» **The problem**
Leave the pictures out and reproduce all the entries word for word.

Data excerpts
☆ ☆ ☆ ☆
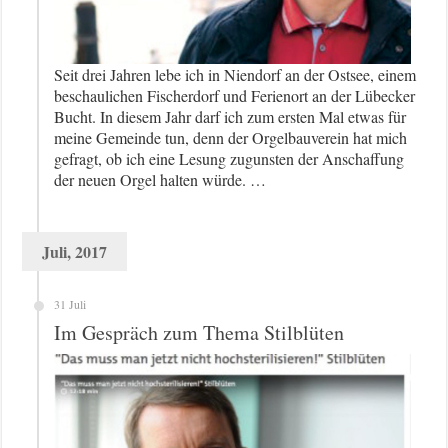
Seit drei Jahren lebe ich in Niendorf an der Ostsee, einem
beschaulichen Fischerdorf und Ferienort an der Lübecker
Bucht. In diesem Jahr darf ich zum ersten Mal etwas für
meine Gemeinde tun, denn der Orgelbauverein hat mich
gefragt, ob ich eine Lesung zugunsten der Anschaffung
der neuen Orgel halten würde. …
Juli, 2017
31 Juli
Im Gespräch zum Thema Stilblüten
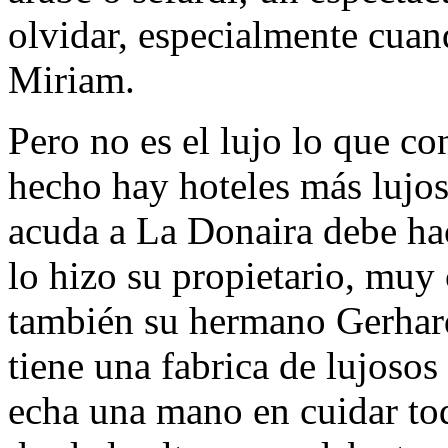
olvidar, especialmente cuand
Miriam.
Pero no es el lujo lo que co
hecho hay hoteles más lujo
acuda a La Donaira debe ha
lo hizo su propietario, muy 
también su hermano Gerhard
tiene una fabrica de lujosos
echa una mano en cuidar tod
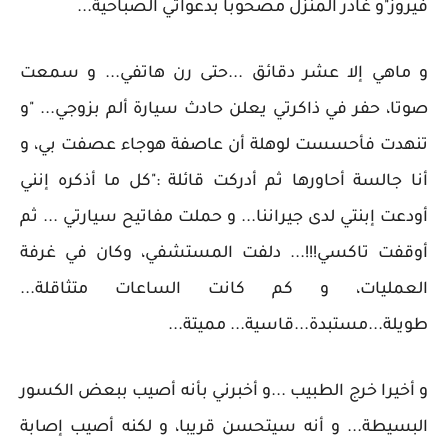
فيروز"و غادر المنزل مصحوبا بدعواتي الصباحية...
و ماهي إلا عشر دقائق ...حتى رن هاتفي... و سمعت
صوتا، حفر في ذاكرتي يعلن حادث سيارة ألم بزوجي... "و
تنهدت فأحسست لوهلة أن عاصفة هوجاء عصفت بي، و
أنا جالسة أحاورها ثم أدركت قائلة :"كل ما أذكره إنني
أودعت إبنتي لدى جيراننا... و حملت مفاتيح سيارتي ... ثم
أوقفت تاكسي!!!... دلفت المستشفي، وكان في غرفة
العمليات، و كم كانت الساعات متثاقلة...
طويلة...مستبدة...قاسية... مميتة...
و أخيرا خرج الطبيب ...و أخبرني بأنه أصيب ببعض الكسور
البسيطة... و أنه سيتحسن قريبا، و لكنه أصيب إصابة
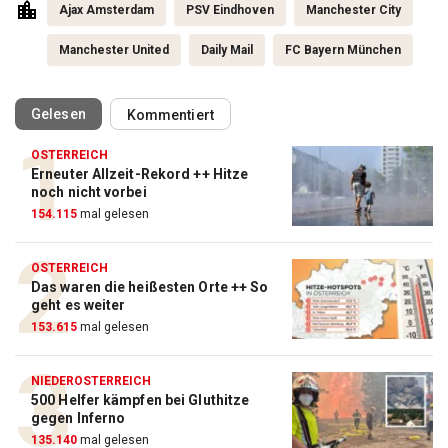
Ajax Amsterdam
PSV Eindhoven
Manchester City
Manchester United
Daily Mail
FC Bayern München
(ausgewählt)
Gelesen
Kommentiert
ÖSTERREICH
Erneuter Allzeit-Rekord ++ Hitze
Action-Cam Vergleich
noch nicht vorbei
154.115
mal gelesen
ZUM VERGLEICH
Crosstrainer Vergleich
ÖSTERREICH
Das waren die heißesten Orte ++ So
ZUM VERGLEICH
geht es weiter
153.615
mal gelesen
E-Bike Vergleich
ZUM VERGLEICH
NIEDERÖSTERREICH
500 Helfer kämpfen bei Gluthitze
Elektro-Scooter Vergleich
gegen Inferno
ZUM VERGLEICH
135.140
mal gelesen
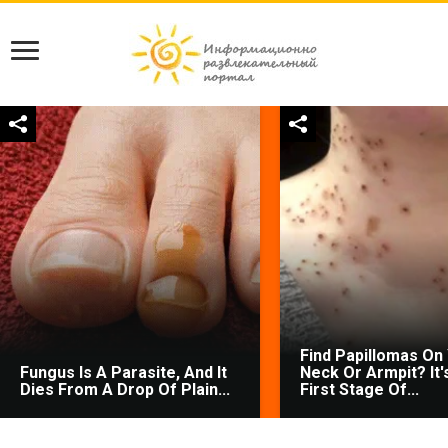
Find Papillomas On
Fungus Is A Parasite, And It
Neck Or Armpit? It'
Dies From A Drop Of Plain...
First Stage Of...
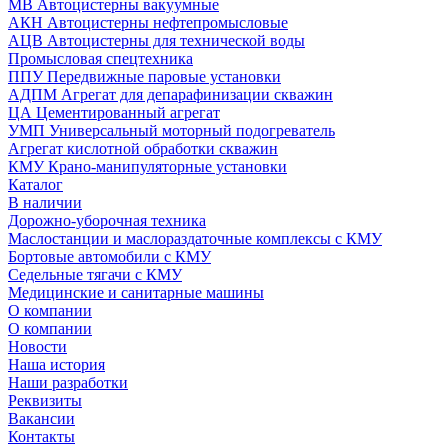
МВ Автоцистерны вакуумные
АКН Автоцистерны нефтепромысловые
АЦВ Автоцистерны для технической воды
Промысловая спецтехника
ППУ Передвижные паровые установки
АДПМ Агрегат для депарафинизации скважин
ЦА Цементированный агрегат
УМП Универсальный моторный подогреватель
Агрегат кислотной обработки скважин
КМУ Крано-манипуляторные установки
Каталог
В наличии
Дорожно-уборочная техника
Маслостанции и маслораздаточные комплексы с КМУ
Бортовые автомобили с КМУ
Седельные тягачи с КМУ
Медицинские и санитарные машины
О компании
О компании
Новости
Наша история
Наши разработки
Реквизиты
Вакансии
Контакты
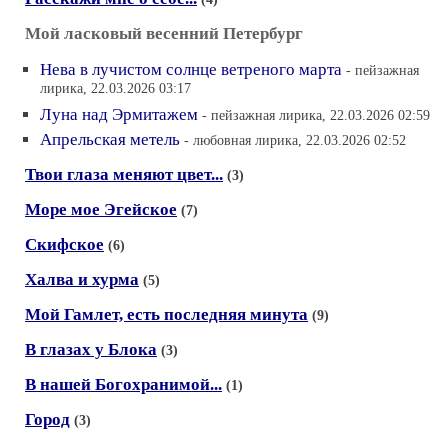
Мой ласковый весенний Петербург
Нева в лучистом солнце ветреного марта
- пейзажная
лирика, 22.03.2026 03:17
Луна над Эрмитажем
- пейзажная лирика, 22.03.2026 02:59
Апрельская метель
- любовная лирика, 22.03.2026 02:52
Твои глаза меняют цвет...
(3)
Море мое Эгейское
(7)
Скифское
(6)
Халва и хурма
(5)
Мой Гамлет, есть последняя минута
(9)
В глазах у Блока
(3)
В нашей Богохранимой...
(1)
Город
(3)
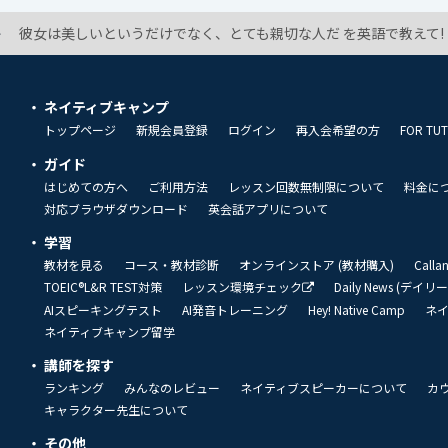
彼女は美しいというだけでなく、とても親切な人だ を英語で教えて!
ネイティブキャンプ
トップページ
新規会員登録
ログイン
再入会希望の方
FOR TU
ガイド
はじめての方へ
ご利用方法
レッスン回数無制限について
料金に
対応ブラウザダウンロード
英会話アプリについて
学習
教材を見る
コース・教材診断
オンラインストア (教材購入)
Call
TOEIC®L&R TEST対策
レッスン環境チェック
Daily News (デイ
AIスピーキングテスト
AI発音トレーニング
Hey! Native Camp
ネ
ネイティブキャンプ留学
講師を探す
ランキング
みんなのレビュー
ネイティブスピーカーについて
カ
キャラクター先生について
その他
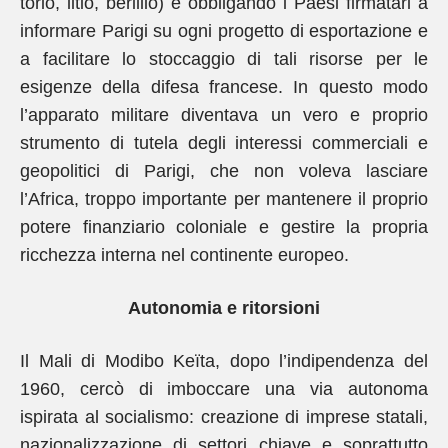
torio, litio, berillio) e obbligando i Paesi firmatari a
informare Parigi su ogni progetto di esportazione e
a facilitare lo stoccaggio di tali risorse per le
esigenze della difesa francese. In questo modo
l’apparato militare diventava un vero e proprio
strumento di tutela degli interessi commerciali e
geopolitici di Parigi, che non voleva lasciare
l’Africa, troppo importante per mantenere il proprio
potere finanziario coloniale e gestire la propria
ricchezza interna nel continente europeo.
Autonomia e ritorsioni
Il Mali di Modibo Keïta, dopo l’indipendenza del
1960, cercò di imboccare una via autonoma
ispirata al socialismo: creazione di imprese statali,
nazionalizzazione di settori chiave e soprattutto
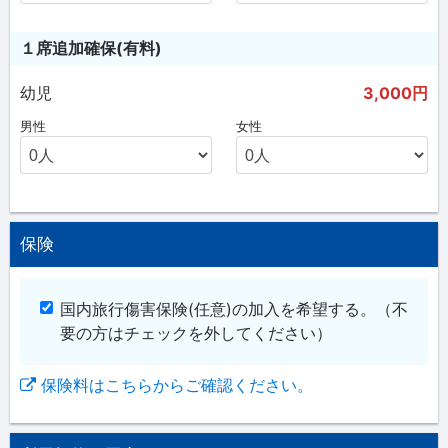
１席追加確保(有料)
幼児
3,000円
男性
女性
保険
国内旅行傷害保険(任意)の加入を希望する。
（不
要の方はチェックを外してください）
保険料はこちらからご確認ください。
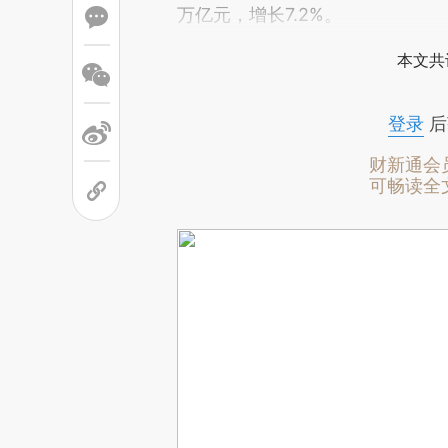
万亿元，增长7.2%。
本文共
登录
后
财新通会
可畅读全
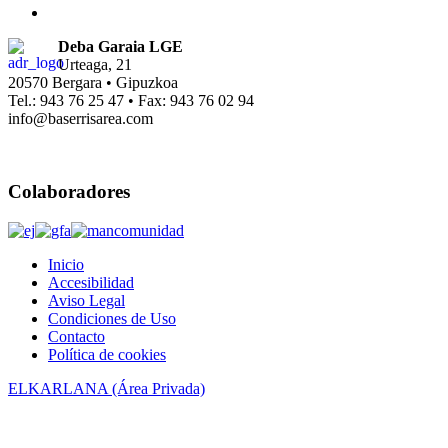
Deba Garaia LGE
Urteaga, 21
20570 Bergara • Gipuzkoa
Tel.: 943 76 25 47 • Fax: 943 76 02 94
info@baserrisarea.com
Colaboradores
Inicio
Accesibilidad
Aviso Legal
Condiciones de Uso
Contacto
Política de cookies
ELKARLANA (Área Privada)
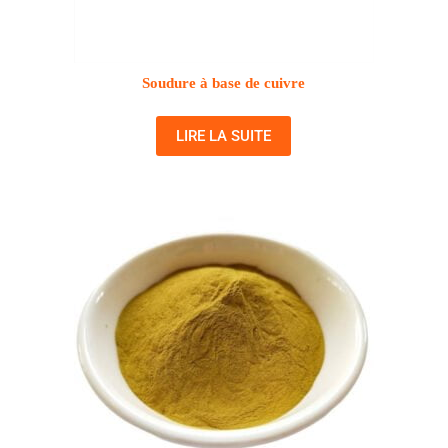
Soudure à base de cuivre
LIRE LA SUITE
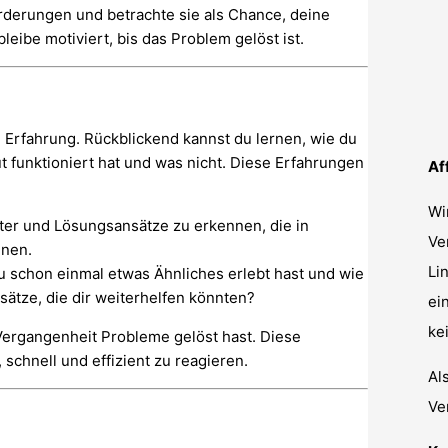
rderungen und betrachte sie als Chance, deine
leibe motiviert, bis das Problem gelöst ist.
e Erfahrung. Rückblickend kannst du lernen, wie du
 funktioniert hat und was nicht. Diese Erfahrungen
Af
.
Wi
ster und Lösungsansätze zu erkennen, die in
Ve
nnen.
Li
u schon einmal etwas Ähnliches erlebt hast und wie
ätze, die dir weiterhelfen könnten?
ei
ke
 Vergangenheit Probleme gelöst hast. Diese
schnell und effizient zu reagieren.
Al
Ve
☆ ☆ ☆ ☆
» **Answer below**
Seit drei Jahren lebe ich in Niendorf an der Ostsee, einem
beschaulichen Fischerdorf und Ferienort an der Lübecker
Bucht. In diesem Jahr darf ich zum ersten Mal etwas für
meine Gemeinde tun, denn der Orgelbauverein hat mich
gefragt, ob ich eine Lesung zugunsten der Anschaffung
der neuen Orgel halten würde. …
Juli, 2017
31 Juli
Im Gespräch zum Thema Stilblüten
olvidar, especialmente cuand
Miriam.
Pero no es el lujo lo que co
hecho hay hoteles más lujo
acuda a La Donaira debe ha
lo hizo su propietario, muy 
también su hermano Gerhard
tiene una fabrica de lujosos
echa una mano en cuidar tod
فيروز"و غادر المنزل مصحوبا بدعواتي الصباحية...
و ماهي إلا عشر دقائق ...حتى رن هاتفي... و سمعت
صوتا، حفر في ذاكرتي يعلن حادث سيارة ألم بزوجي... "و
تنهدت فأحسست لوهلة أن عاصفة هوجاء عصفت بي، و
أنا جالسة أحاورها ثم أدركت قائلة :"كل ما أذكره إنني
أودعت إبنتي لدى جيراننا... و حملت مفاتيح سيارتي ... ثم
أوقفت تاكسي!!!... دلفت المستشفي، وكان في غرفة
العمليات، و كم كانت الساعات متثاقلة...
طويلة...مستبدة...قاسية... مميتة...
و أخيرا خرج الطبيب ...و أخبرني بأنه أصيب ببعض الكسور
البسيطة... و أنه سيتحسن قريبا، و لكنه أصيب إصابة
Ajax Amsterdam
PSV Eindhoven
Manchester City
Manchester United
Daily Mail
FC Bayern München
(ausgewählt)
Gelesen
Kommentiert
ÖSTERREICH
Erneuter Allzeit-Rekord ++ Hitze
Action-Cam Vergleich
noch nicht vorbei
154.115
mal gelesen
ZUM VERGLEICH
Crosstrainer Vergleich
ÖSTERREICH
Das waren die heißesten Orte ++ So
ZUM VERGLEICH
geht es weiter
153.615
mal gelesen
E-Bike Vergleich
ZUM VERGLEICH
NIEDERÖSTERREICH
500 Helfer kämpfen bei Gluthitze
Elektro-Scooter Vergleich
gegen Inferno
ZUM VERGLEICH
135.140
mal gelesen
Find Papillomas On
Fungus Is A Parasite, And It
Neck Or Armpit? It'
Dies From A Drop Of Plain...
First Stage Of...
МВ Автоцистерны вакуумные
АКН Автоцистерны нефтепромысловые
АЦВ Автоцистерны для технической воды
Промысловая спецтехника
ППУ Передвижные паровые установки
АДПМ Агрегат для депарафинизации скважин
ЦА Цементированный агрегат
УМП Универсальный моторный подогреватель
Агрегат кислотной обработки скважин
КМУ Крано-манипуляторные установки
Каталог
В наличии
Дорожно-уборочная техника
Маслостанции и маслораздаточные комплексы с КМУ
Бортовые автомобили с КМУ
Седельные тягачи с КМУ
Медицинские и санитарные машины
О компании
О компании
Новости
Наша история
Наши разработки
Реквизиты
Вакансии
Контакты
Мой ласковый весенний Петербург
Нева в лучистом солнце ветреного марта
- пейзажная
лирика, 22.03.2026 03:17
Луна над Эрмитажем
- пейзажная лирика, 22.03.2026 02:59
Апрельская метель
- любовная лирика, 22.03.2026 02:52
Твои глаза меняют цвет...
(3)
Море мое Эгейское
(7)
Скифское
(6)
Халва и хурма
(5)
Мой Гамлет, есть последняя минута
(9)
В глазах у Блока
(3)
В нашей Богохранимой...
(1)
Город
(3)
彼女は美しいというだけでなく、とても親切な人だ を英語で教えて!
ネイティブキャンプ
トップページ
新規会員登録
ログイン
再入会希望の方
FOR TU
ガイド
はじめての方へ
ご利用方法
レッスン回数無制限について
料金に
対応ブラウザダウンロード
英会話アプリについて
学習
教材を見る
コース・教材診断
オンラインストア (教材購入)
Call
TOEIC®L&R TEST対策
レッスン環境チェック
Daily News (デイ
AIスピーキングテスト
AI発音トレーニング
Hey! Native Camp
ネ
ネイティブキャンプ留学
講師を探す
ランキング
みんなのレビュー
ネイティブスピーカーについて
カ
キャラクター先生について
その他
torio, litio, berillio) e obbligando i Paesi firmatari a
informare Parigi su ogni progetto di esportazione e
a facilitare lo stoccaggio di tali risorse per le
esigenze della difesa francese. In questo modo
l’apparato militare diventava un vero e proprio
strumento di tutela degli interessi commerciali e
geopolitici di Parigi, che non voleva lasciare
l’Africa, troppo importante per mantenere il proprio
potere finanziario coloniale e gestire la propria
ricchezza interna nel continente europeo.
Autonomia e ritorsioni
Il Mali di Modibo Keïta, dopo l’indipendenza del
1960, cercò di imboccare una via autonoma
ispirata al socialismo: creazione di imprese statali,
nazionalizzazione di settori chiave e soprattutto
１席追加確保(有料)
幼児
3,000円
男性
女性
保険
国内旅行傷害保険(任意)の加入を希望する。
（不
要の方はチェックを外してください）
保険料はこちらからご確認ください。
万亿元，增长7.2%。
本文共
登录
后
财新通会
可畅读全
Deba Garaia LGE
Urteaga, 21
20570 Bergara • Gipuzkoa
Tel.: 943 76 25 47 • Fax: 943 76 02 94
info@baserrisarea.com
Colaboradores
Inicio
Accesibilidad
Aviso Legal
Condiciones de Uso
Contacto
Política de cookies
ELKARLANA (Área Privada)
Soudure à base de cuivre
LIRE LA SUITE
rderungen und betrachte sie als Chance, deine
leibe motiviert, bis das Problem gelöst ist.
e Erfahrung. Rückblickend kannst du lernen, wie du
 funktioniert hat und was nicht. Diese Erfahrungen
Af
.
Wi
ster und Lösungsansätze zu erkennen, die in
Ve
nnen.
Li
u schon einmal etwas Ähnliches erlebt hast und wie
ätze, die dir weiterhelfen könnten?
ei
ke
 Vergangenheit Probleme gelöst hast. Diese
schnell und effizient zu reagieren.
Al
Ve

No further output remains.